Now, where are we going with this work?  

On August 23, leaders in Caucus and the Teacher Action Group gathered for a retreat to continue the organizing and movement building work of these organizations’ visions.  Throughout the day, we thought and moved around the eight point plan developed by early founders of TAG National; brainstormed forms of leadership and action at varying levels of the movement for educational justice; read and discussed the introduction to What’s Race Got to Do with It, (ed. Bree Picower and Edwin Mayorga); and developed plans for continuing to galvanize the Opt-Outmovement, build the base of support for our movement, and create spaces for work around radical pedagogy. As an organization, the Caucus is striving to, centering race and racial justice in our organizing, and in our members’ personal and professional lives. We are striving to continue to grow joy and empowerment in our schools and classrooms.  
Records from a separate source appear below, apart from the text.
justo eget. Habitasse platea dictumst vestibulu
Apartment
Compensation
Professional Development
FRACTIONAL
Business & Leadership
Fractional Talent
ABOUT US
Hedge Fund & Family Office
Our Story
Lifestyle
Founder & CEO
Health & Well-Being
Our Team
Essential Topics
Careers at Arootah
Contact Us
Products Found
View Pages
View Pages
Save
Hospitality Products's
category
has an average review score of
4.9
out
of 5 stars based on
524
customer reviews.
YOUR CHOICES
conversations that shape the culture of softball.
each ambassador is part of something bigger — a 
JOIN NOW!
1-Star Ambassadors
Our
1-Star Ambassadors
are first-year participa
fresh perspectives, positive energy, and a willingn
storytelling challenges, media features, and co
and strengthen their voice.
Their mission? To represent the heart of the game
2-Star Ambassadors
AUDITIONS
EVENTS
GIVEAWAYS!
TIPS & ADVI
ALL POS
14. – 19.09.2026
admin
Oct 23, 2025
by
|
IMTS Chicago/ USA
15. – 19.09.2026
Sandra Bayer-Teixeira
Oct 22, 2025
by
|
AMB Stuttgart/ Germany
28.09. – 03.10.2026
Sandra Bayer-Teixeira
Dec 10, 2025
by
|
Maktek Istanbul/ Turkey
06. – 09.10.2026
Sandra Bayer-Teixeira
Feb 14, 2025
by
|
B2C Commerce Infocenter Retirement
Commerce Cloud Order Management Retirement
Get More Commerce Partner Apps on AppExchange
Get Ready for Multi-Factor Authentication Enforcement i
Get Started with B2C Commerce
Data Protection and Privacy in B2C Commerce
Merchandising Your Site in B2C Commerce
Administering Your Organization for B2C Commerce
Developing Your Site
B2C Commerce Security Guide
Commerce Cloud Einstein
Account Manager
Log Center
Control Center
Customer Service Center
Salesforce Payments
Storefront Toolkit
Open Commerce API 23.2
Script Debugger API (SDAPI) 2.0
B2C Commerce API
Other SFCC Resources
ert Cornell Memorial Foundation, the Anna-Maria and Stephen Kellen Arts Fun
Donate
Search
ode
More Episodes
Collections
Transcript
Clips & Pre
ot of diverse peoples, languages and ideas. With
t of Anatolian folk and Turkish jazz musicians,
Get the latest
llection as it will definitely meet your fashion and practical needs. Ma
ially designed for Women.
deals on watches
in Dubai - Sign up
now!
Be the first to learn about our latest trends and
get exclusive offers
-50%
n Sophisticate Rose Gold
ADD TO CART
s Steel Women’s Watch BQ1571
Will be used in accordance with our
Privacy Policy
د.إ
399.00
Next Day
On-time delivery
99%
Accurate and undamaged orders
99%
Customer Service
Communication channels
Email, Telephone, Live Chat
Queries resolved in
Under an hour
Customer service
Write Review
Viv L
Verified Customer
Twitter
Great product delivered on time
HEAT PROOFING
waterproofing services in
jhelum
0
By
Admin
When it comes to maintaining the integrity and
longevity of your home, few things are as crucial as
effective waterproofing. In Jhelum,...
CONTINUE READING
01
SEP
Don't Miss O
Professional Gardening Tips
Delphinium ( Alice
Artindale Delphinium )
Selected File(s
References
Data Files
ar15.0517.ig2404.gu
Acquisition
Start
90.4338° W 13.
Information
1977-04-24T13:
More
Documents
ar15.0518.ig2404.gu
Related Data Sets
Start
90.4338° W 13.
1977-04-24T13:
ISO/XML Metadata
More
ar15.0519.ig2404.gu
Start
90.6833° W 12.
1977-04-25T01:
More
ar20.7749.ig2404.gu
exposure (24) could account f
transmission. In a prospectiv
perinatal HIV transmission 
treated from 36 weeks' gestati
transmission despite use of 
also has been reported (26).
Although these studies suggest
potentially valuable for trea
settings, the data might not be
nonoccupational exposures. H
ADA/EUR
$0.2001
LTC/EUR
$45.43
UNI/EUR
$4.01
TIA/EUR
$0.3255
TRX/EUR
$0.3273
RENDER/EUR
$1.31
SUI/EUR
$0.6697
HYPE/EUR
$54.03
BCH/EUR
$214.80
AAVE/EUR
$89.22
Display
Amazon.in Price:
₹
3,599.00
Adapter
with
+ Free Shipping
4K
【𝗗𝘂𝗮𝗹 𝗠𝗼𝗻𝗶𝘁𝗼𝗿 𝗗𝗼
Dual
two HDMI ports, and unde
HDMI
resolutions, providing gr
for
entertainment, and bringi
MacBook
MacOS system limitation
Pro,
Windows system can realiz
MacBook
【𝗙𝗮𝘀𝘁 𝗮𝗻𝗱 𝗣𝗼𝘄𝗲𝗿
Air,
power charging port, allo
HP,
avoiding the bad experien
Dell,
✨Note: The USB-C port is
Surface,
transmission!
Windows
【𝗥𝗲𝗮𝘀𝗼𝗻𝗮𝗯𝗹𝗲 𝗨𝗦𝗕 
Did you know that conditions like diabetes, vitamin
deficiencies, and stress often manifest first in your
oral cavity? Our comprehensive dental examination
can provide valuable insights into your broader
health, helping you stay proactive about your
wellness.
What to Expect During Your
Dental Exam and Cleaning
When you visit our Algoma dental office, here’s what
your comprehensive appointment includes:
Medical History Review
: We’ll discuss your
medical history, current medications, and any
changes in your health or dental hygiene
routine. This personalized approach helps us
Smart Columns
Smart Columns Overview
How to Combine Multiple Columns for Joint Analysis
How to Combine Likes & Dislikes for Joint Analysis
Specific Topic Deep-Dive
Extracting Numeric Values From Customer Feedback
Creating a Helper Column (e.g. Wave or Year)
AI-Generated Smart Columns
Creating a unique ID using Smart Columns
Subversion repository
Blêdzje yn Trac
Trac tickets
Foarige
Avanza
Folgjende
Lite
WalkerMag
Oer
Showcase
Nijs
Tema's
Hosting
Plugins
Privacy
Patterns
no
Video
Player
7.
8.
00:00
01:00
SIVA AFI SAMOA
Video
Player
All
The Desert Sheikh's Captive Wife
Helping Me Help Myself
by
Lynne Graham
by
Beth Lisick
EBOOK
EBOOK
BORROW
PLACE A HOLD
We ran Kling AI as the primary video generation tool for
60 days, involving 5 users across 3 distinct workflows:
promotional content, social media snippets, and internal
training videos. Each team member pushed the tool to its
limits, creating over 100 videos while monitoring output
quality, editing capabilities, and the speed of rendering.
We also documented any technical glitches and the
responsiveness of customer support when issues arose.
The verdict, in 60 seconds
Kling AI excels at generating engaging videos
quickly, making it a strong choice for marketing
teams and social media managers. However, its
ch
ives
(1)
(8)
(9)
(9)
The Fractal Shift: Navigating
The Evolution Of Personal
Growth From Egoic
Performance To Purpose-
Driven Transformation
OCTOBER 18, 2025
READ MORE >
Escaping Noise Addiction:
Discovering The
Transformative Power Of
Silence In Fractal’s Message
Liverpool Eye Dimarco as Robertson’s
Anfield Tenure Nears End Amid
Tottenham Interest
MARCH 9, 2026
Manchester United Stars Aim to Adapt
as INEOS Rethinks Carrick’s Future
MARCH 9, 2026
This work comes to a head this year as we begin to think about what’s coming for a larger movement, the specific organizations to which we ally ourselves and work, and our own ongoing work as individuals.  In order for our movement to intersect fully with a national push for racial justice, our personal understandings of privilege, power, and race must continue to evolve.  This work occurs on our own, in small group conversations, larger mobilization spaces, and in meetings to plan for campaigns and actions. This work also takes place, in our critical analysis of the public education system where we breathe, live, teach, and learn.   

 

Citations:

Lawrence, K., & Keleher, T. (2004, October 20). Chronic Disparity: Strong and Pervasive Evidence of Racial Inequalities/POVERTY OUTCOMES/Structural Racism. Lecture presented at Race and Public Policy Conference in Race Forward: The Center for Racial Justice Innovation., Berkeley.